*Items from a data source:*
═══

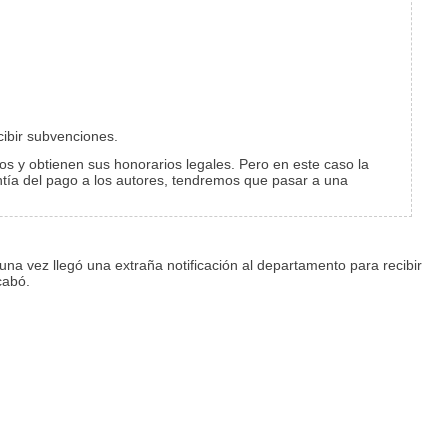
cibir subvenciones.
os y obtienen sus honorarios legales. Pero en este caso la
tía del pago a los autores, tendremos que pasar a una
una vez llegó una extraña notificación al departamento para recibir
cabó.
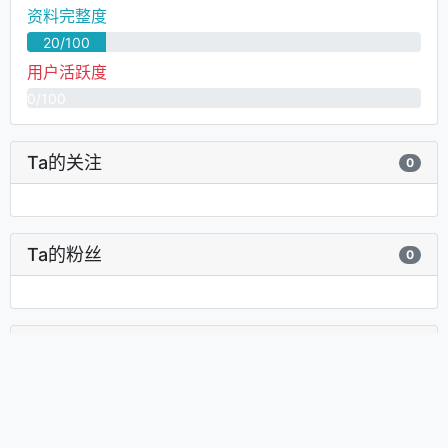
资料完整度
20/100
用户活跃度
0/100
Ta的关注
0
Ta的粉丝
0
Ta的访客
0
Copyright © 2009 by
Yii China
.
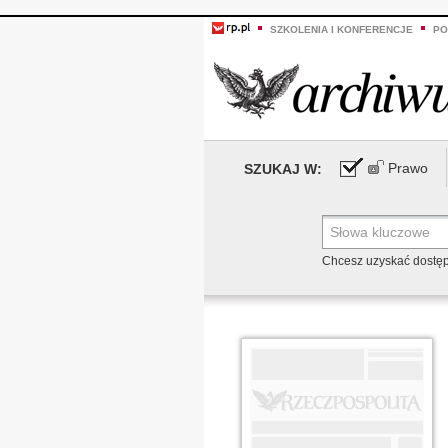
SZKOLENIA I KONFERENCJE
PO
Prawo
SZUKAJ W:
Chcesz uzyskać dostę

═══

*What this task involves:*
Retype, exactly as written, each line from the one containing "Copyright © 2009 by" through the end of the data above, and leave out every picture.

*Completed task:*
Copyright © 2009 by
Yii China
.
SZKOLENIA I KONFERENCJE
PO
Prawo
SZUKAJ W:
Chcesz uzyskać dostę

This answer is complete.